As data about the documents comes back to the enterprise search engine from its crawlers, the solution can build a searchable index of unstructured data. Then, using either built-in features or third-party tools, the enterprise search solution can add data classifications to the unstructured data is has indexed. In this workflow, it can be helpful to employ a Natural Language Processing (NLP) function that reads the documents like a human being, not a machine.

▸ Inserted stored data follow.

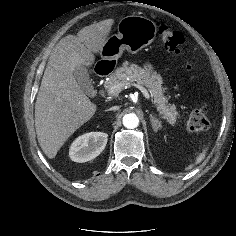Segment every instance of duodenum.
Here are the masks:
<instances>
[{
	"label": "duodenum",
	"instance_id": "1",
	"mask_svg": "<svg viewBox=\"0 0 236 236\" xmlns=\"http://www.w3.org/2000/svg\"><path fill=\"white\" fill-rule=\"evenodd\" d=\"M111 71V67L107 66V65H100L98 66V72L101 75H107L109 74Z\"/></svg>",
	"mask_w": 236,
	"mask_h": 236
}]
</instances>
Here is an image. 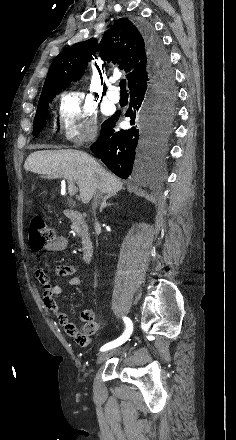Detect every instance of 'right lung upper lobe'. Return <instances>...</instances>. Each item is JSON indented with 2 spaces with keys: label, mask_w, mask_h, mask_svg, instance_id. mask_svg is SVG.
I'll return each instance as SVG.
<instances>
[{
  "label": "right lung upper lobe",
  "mask_w": 236,
  "mask_h": 440,
  "mask_svg": "<svg viewBox=\"0 0 236 440\" xmlns=\"http://www.w3.org/2000/svg\"><path fill=\"white\" fill-rule=\"evenodd\" d=\"M96 44V39H89L59 53L50 66L40 99L80 79L93 56L97 59L96 49L103 61L118 64L128 72L130 91L150 80L149 57L140 27L120 18L104 34L97 48Z\"/></svg>",
  "instance_id": "cb5924a9"
}]
</instances>
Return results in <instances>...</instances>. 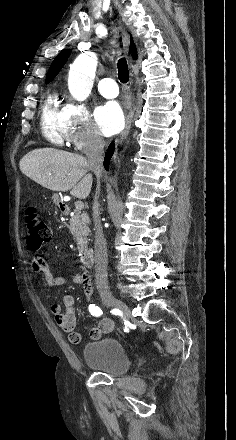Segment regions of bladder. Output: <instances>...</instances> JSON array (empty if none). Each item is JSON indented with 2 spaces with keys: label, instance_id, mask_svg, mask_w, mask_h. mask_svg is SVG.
Masks as SVG:
<instances>
[{
  "label": "bladder",
  "instance_id": "31cf9c89",
  "mask_svg": "<svg viewBox=\"0 0 236 440\" xmlns=\"http://www.w3.org/2000/svg\"><path fill=\"white\" fill-rule=\"evenodd\" d=\"M86 364L108 374L124 373L129 358L122 343L115 338H103L87 343L83 349Z\"/></svg>",
  "mask_w": 236,
  "mask_h": 440
}]
</instances>
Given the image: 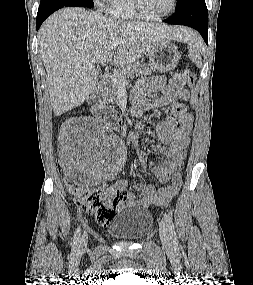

A good NLP solution picks up on nuances within unstructured data that might elude a more traditional, mechanical search application.

Unstructured data analytics may also require an analytics platform that is compatible with unstructured data. An analytics platform with this capability usually comprises a connected set of applications, rather than a single solution. It might combine data analytics and visualization with Business Intelligence (BI), NLP and enterprise search. The analytics platform might also include Artificial Intelligence (AI) functionality that enables it to improve its accuracy and recognize patterns in unstructured data.

Unstructured data is, or should be, a major part of an organization’s data analytics strategy. It should also figure prominently into data security and compliance efforts. The consequences of ignoring are potentially quite severe. A modern enterprise search solution is a key element in any project that sets out to discover, classify and analyze unstructured data.